Transcribed page contents:

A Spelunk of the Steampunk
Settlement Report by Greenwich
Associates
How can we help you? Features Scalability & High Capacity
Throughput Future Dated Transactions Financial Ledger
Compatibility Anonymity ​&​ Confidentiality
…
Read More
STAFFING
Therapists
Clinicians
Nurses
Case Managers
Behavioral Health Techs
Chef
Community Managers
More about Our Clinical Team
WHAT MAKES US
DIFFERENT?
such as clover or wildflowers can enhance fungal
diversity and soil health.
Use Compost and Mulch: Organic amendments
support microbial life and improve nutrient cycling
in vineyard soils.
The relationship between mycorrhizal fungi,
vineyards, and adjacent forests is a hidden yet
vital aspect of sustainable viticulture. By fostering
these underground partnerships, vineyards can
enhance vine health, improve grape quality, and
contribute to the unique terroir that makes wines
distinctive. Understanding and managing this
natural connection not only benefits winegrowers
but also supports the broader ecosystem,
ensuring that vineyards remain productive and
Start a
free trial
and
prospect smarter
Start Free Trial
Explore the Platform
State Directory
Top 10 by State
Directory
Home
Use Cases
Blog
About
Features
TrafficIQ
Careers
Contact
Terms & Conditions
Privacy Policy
---
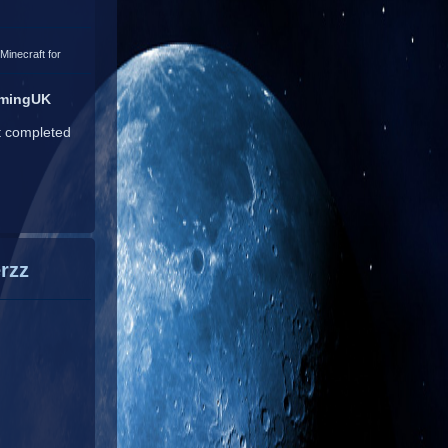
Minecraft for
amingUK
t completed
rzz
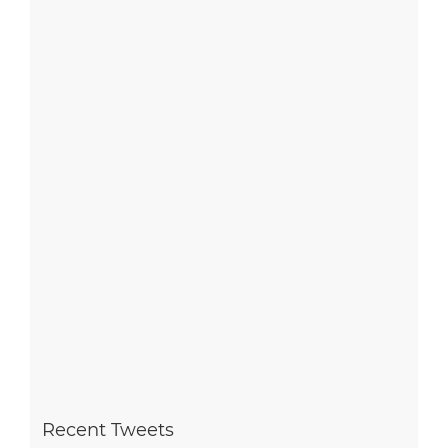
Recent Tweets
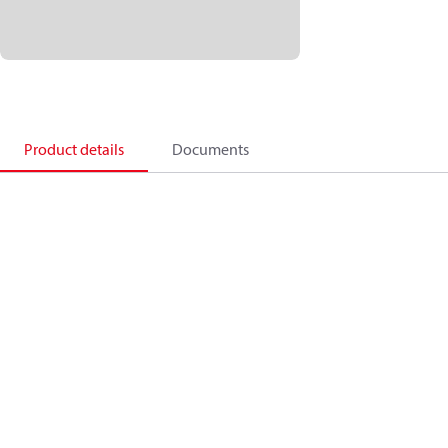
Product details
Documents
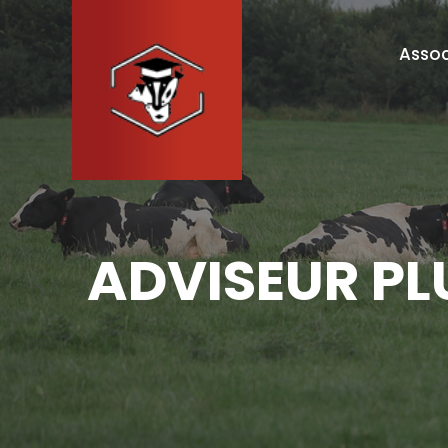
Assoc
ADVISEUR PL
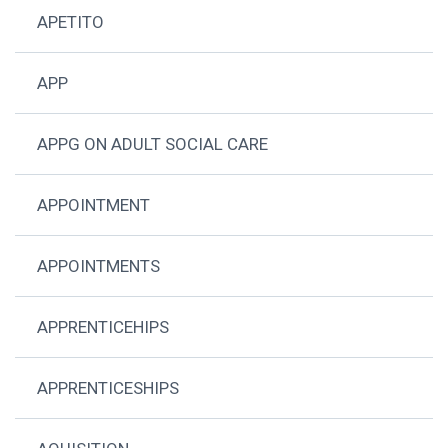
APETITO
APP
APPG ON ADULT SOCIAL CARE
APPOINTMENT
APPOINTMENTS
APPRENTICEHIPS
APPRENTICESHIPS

Work task |
List all lines above in which the string "improve" appears.

Output for this task |
support microbial life and improve nutrient cycling
enhance vine health, improve grape quality, and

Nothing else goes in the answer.